Concert

Programme Guide

“I am completely satisfied with your Requiem,” wrote Clara Schumann enthusiastically to Johannes Brahms, who juxtaposed the tragedy of human mortality with the comfort and hope of eternal life in the work. “It is a very powerful piece, and grips the whole person in a way that little else does. The deep seriousness, together with all the magic of poetry has a wonderful, harrowing and soothing effect.” With his German Requiem, Brahms had not created ecclesiastical liturgical music in the classical sense. Rather, the work is a choral cantata based on freely chosen excerpts from the Lutheran Bible which revolve around the basic dualism of life and death, mourning and comfort, transience and transfiguration. There are no intercessions, which are otherwise prominently represented in the Catholic Latin text. Brahms also omits any mention of the redemption of Christ, which is central to the two denominations – something which caused problems at the time: “My Requiem is sung in Bremen every year. But since the name Christ does not occur in it, permission to use the Church is granted only on condition that this deficiency is remedied by a financial contribution.” Textually and musically, each of the seven movements ultimately makes clear just what it is that makes the comforting overall character of this interdenominational requiem: “Death, where is thy sting? O grave, where is thy victory?”

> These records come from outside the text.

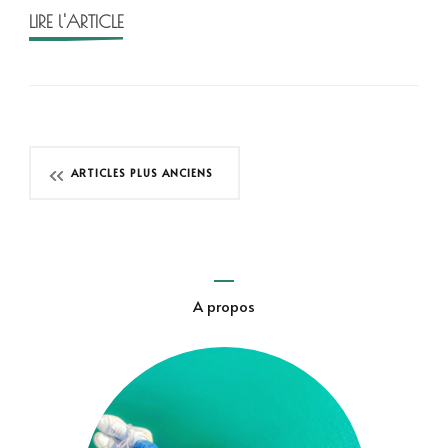
guerre
LIRE l'ARTICLE
froide
d’Erre
et
Savoia
Navigation
ARTICLES PLUS ANCIENS
des
articles
A propos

Yannick Nézet-Séguin, future successor to James Levine at the Metropolitan Opera in New York, now conducts Brahms’s Deutsches Requiem in the Berlin Philharmonie. In addition to the orchestra, the performers include the Rundfunkchor Berlin, rehearsed by its chief conductor Gijs Leenaars. The soprano soloist is Hanna-Elisabeth Müller who recently made her debut at the Met. At her side is Wiebke Lehmkuhl who debuted at the Vienna Musikverein and the Lucerne Festival in 2011, and made her first guest appearance at the Salzburg Festival one year after. The demanding baritone role is taken by the Austrian singer Markus Werba.

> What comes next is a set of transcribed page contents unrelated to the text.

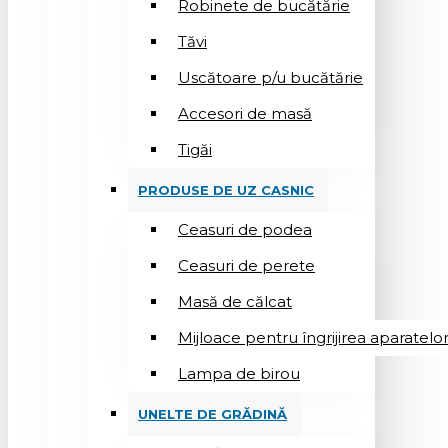
Robinete de bucătărie
Tăvi
Uscătoare p/u bucătărie
Accesori de masă
Tigăi
PRODUSE DE UZ CASNIC
Ceasuri de podea
Ceasuri de perete
Masă de călcat
Mijloace pentru îngrijirea aparatelo
Lampa de birou
UNELTE DE GRĂDINĂ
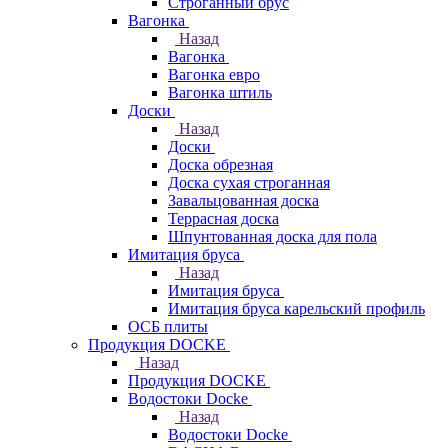
Строганный брус
Вагонка
Назад
Вагонка
Вагонка евро
Вагонка штиль
Доски
Назад
Доски
Доска обрезная
Доска сухая строганная
Завальцованная доска
Террасная доска
Шпунтованная доска для пола
Имитация бруса
Назад
Имитация бруса
Имитация бруса карельский профиль
ОСБ плиты
Продукция DOCKE
Назад
Продукция DOCKE
Водостоки Docke
Назад
Водостоки Docke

The concert opens with Carl Philipp Emanuel Bach’s motet “Heilig ist Gott”, composed in 1776 – a ceremonial theophany for contralto, double choir and orchestra, which occasioned the Bach son to employ the full range of tonality at his disposal. Despite its masterful design, the music conveys an impression of the greatest simplicity: “This ʻHeiligʼ,” according to the composer, “is an attempt [...] to attract far greater attention and sensation through ordinary harmonic progressions than any anguished chromaticism is able to achieve. It is my swan song [...], and should serve to ensure that after my death I am not too soon forgotten.”